En France, ce sont les centrales nucléaires qui fournissent l’énergie nécessaire. Chaque matin, quand la population se lève pour prendre sa douche et son café, la demande supplémentaire d’électricité entraîne des pics de consommation. Il faut alors augmenter la puissance électrique fournie. L’énergie nucléaire étant extrêmement longue à faire varier, il est nécessaire de démarrer des centrales d’appoint (thermiques), ou des barrages hydrauliques, pour encaisser la demande.

L’éolien ou les panneaux solaires ne sont malheureusement pas du tout adaptés à ces pics, puisqu’ils sont eux-mêmes soumis à des variations climatiques (les éoliennes doivent être freinées pour ne pas varier trop vite). De fait, la puissance électrique qu’ils fournissent n’est pas suffisante pour alimenter le réseau.

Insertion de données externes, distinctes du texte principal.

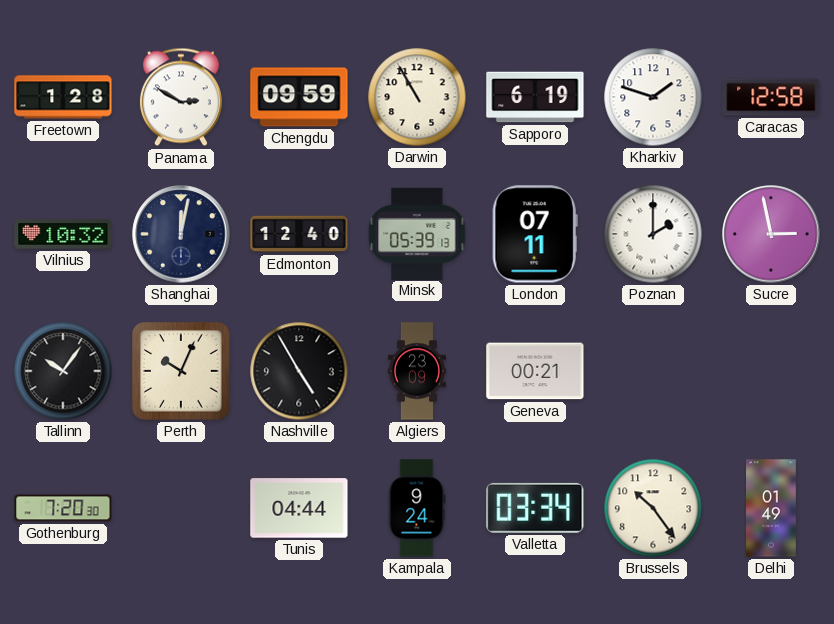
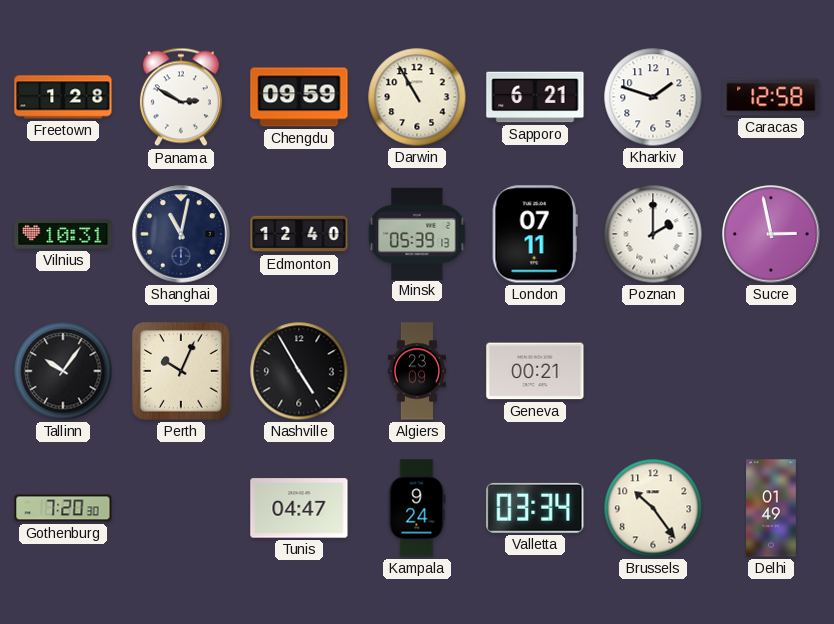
Sapporo: 6:19 -> 6:21
Vilnius: 10:32 -> 10:31
Shanghai: 12:02 -> 11:02
Tunis: 04:44 -> 04:47
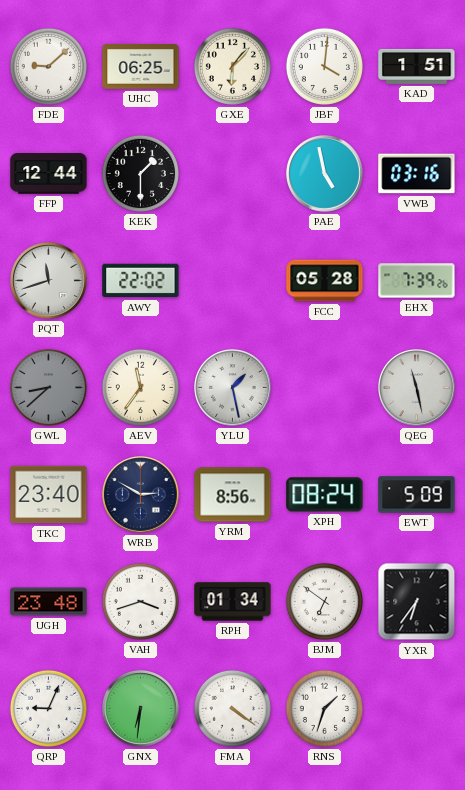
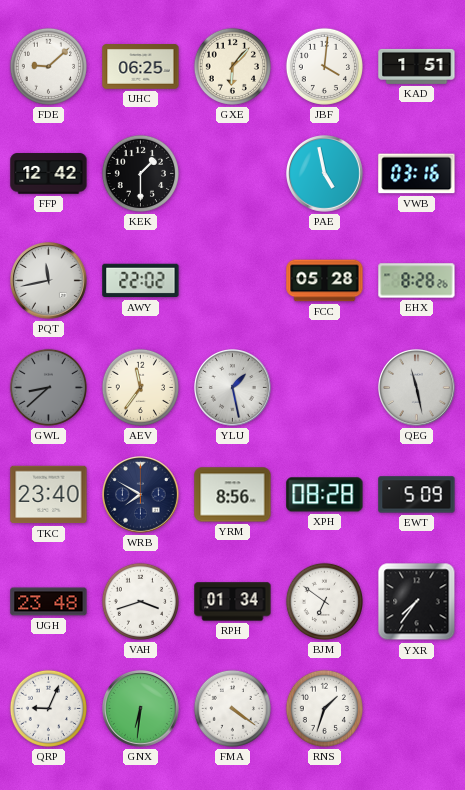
FFP: 12:44 -> 12:42
PQT: 11:42 -> 11:43
EHX: 7:39 -> 8:28
WRB: 2:50 -> 7:50
XPH: 08:24 -> 08:28
YXR: 6:36 -> 7:36
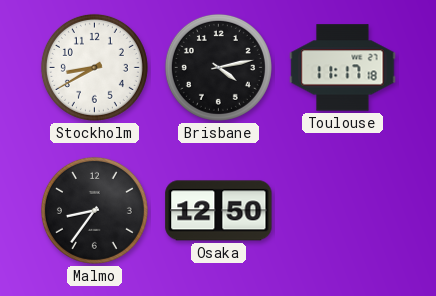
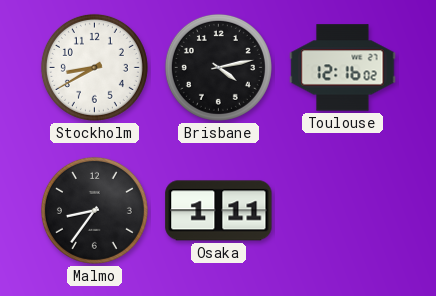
Toulouse: 11:17 -> 12:16
Osaka: 12:50 -> 1:11
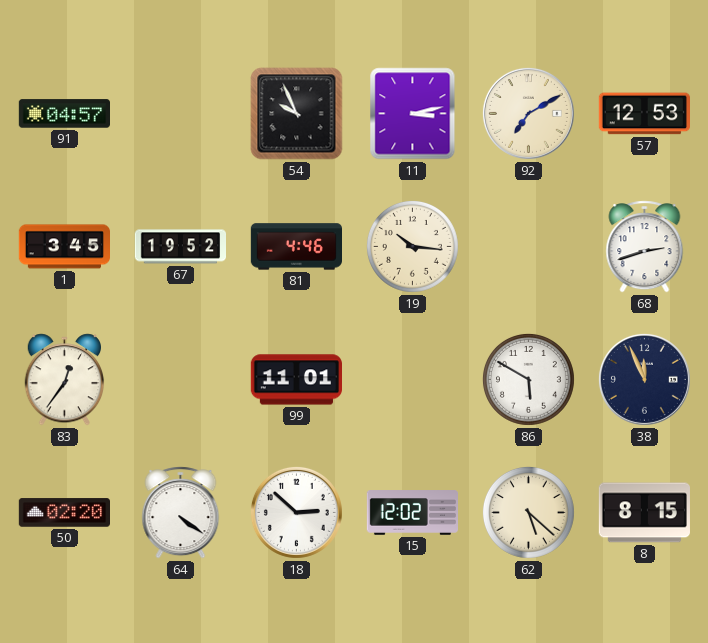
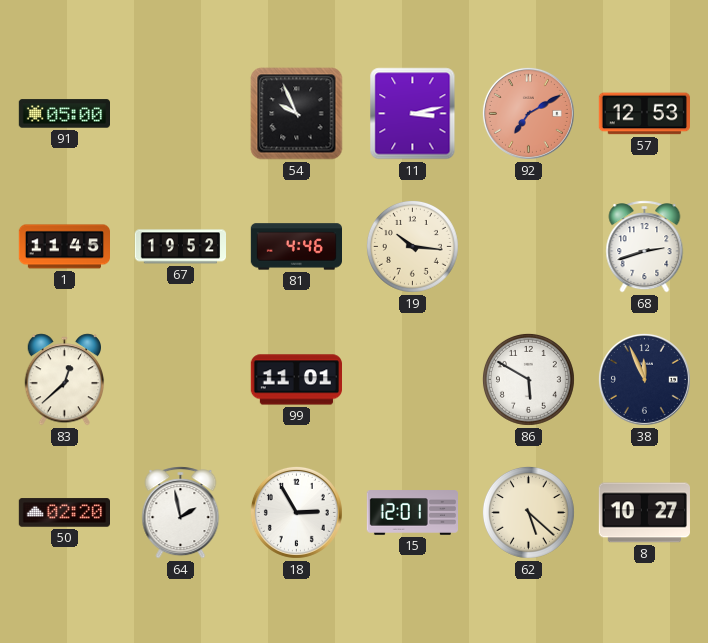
91: 04:57 -> 05:00
92 dial: cream -> salmon
1: 3:45 -> 11:45
83: 12:36 -> 12:38
64: 4:21 -> 1:58
18: 2:52 -> 2:55
15: 12:02 -> 12:01
8: 8:15 -> 10:27
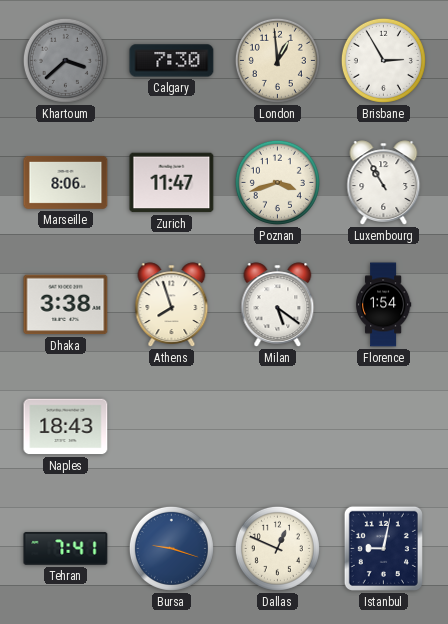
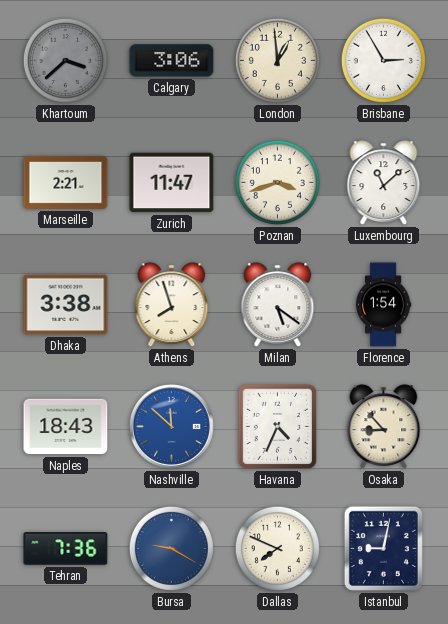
Calgary: 7:30 -> 3:06
Marseille: 8:06 -> 2:21
Luxembourg: 10:55 -> 11:08
Nashville: none -> 11:52
Havana: none -> 4:34
Osaka: none -> 8:53
Tehran: 7:41 -> 7:36
Bursa: 9:18 -> 9:20
Dallas: 12:49 -> 7:49
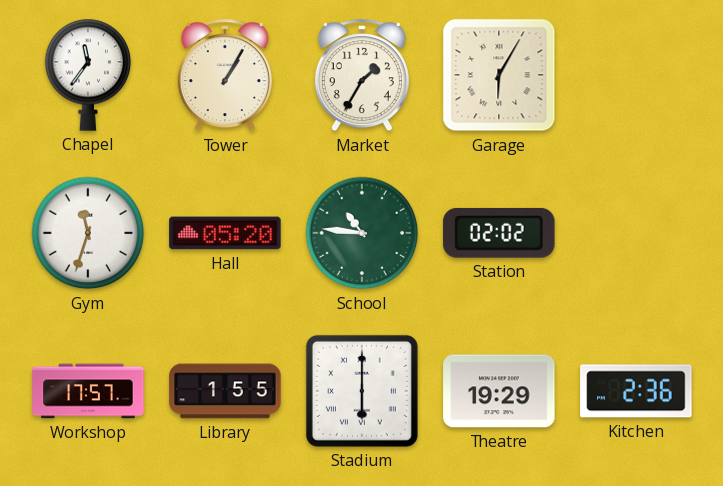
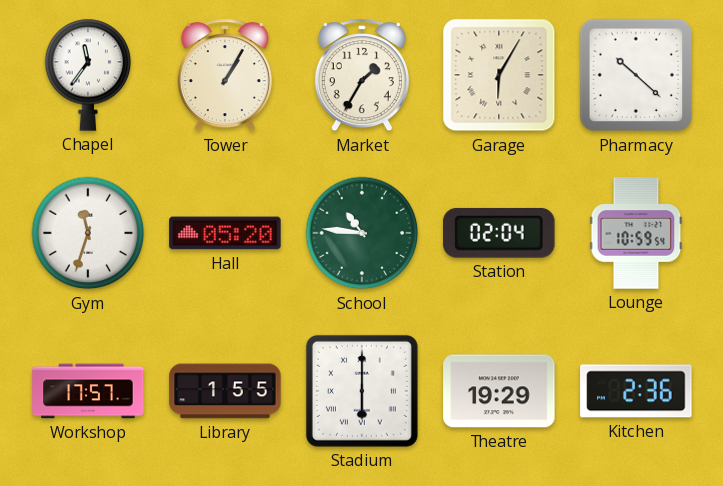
Pharmacy: none -> 10:22
Station: 02:02 -> 02:04
Lounge: none -> 10:59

Idéalement, il faudrait pouvoir conserver l’électricité créée à l’aide d’énergies vertes. Mais les systèmes de stockage sont eux-mêmes particulièrement peu verts : les barrages hydrauliques peuvent emmagasiner l’électricité mais sont particulièrement nocifs pour les écosystèmes et les batteries susceptibles de la garder, basées sur des réactions chimiques, polluent énormément (sans compter un rendement peu efficace). On perdrait dès lors l’intérêt de ces énergies vertes comme énergies d’appoint.

Une diminution drastique de la consommation

La solution idéale serait donc une diminution drastique de la consommation mondiale d’électricité, qui continue de grimper régulièrement chaque année. Le passage au tout nucléaire voulu par le gouvernement permet, en France, des prix inférieurs de 35 % à la moyenne européenne (soit une facture d’environ 615 euros par an, contre à peu près 900 euros chez nos voisins). Cette politique d’une électricité moins chère incite à une surconsommation électrique impropre à la sortie du nucléaire. Un parfait cercle vicieux, qui rend beaucoup plus difficile l’idée d’une consommation moins poussée.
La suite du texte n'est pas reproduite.